Rate limit errors are the most predictable integration failures in MarTech development and the most commonly handled incorrectly. “Retry on 429” is not a rate limiting strategy — it is a reactive response to having already failed. The integrations that survive production load implement rate limiting as a client-side constraint, not as an error handler.
This guide covers the rate limiting architectures that actually hold up, with implementation patterns for the MarTech platforms that developers integrate most frequently.
Why Naive Retry Handling Fails
The standard bad implementation looks like this:
def call_api(url, params):
response = requests.get(url, params=params)
if response.status_code == 429:
time.sleep(int(response.headers.get('Retry-After', 60)))
return call_api(url, params) # Recursive retry
return response
This fails in several ways:
It sleeps the calling thread. For any concurrent workload, sleeping the thread blocks other work that could be proceeding.
It does not handle cascading retries. When multiple concurrent calls hit the rate limit simultaneously, they all retry with the same Retry-After delay, then all fire simultaneously again, creating a thundering herd.
It does not prevent the limit from being hit. The approach reacts to 429s rather than preventing them. In the time between request bursts and the rate limiter’s response, you may have already failed dozens of calls.

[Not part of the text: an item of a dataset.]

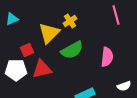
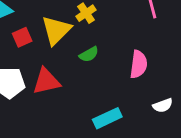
red square: (27, 50) -> (22, 37), moved
green semicircle: (72, 50) -> (89, 54), size x0.6

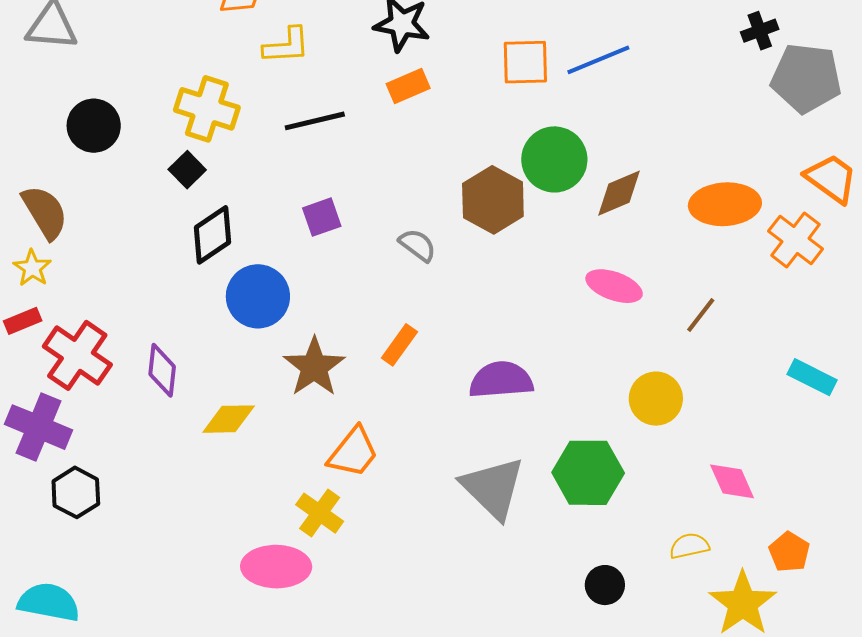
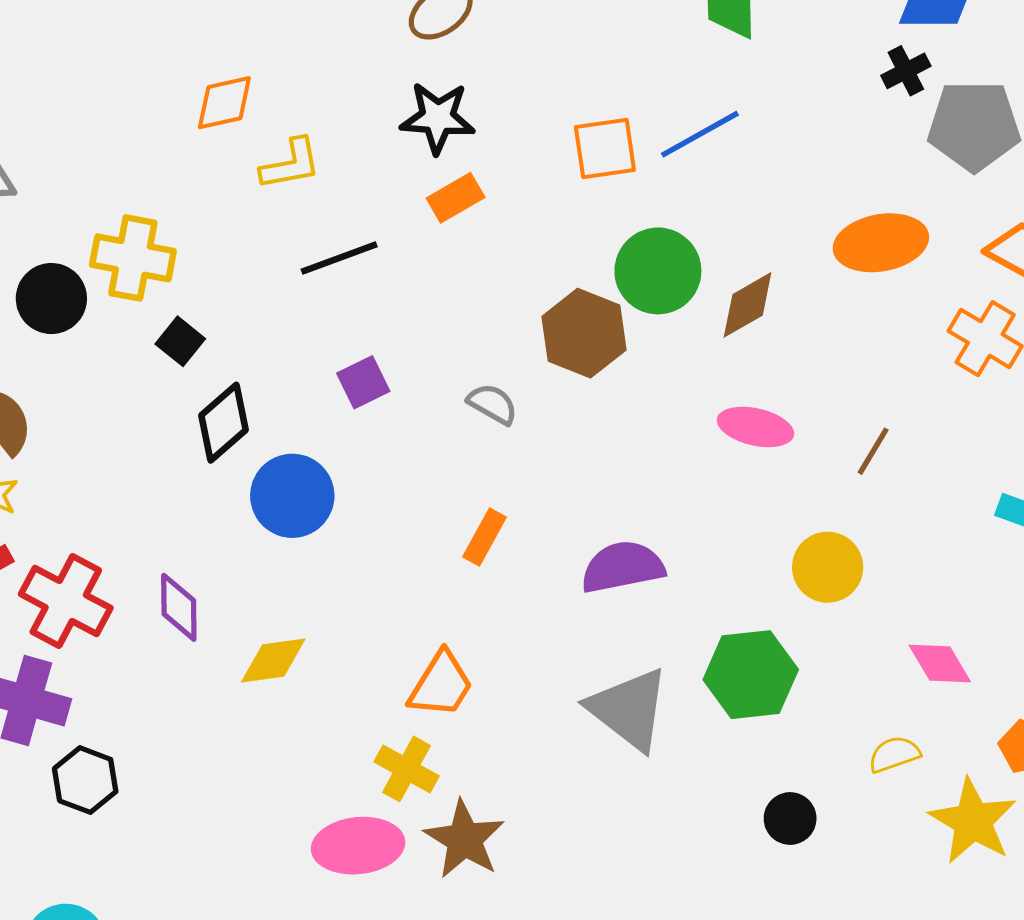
yellow cross: (207, 109) -> (133, 258), moved
orange ellipse: (725, 204) -> (881, 243), moved
brown star: (314, 367) -> (464, 839), moved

It creates unbounded recursion. Repeated rate limiting during a retry cycle can cause deep recursion and stack overflow in high-volume scenarios.
The Token Bucket Implementation
The token bucket algorithm is the correct client-side implementation for rate limiting. Tokens are added to the bucket at the rate allowed by the API. Each request consumes a token. When the bucket is empty, the request waits for a token before executing.
import threading
import time
from collections import deque
class TokenBucketRateLimiter:
def __init__(self, rate_per_second, burst_capacity=None):
"""
rate_per_second: Sustained rate allowed
burst_capacity: Max tokens that can accumulate (defaults to rate_per_second)
"""
self.rate = rate_per_second
self.capacity = burst_capacity or rate_per_second
self.tokens = self.capacity
self.last_refill = time.monotonic()
self.lock = threading.Lock()
def _refill(self):
now = time.monotonic()
elapsed = now - self.last_refill
refill_amount = elapsed * self.rate
self.tokens = min(self.capacity, self.tokens + refill_amount)
self.last_refill = now
def acquire(self, timeout=None):
"""Block until a token is available, or timeout expires."""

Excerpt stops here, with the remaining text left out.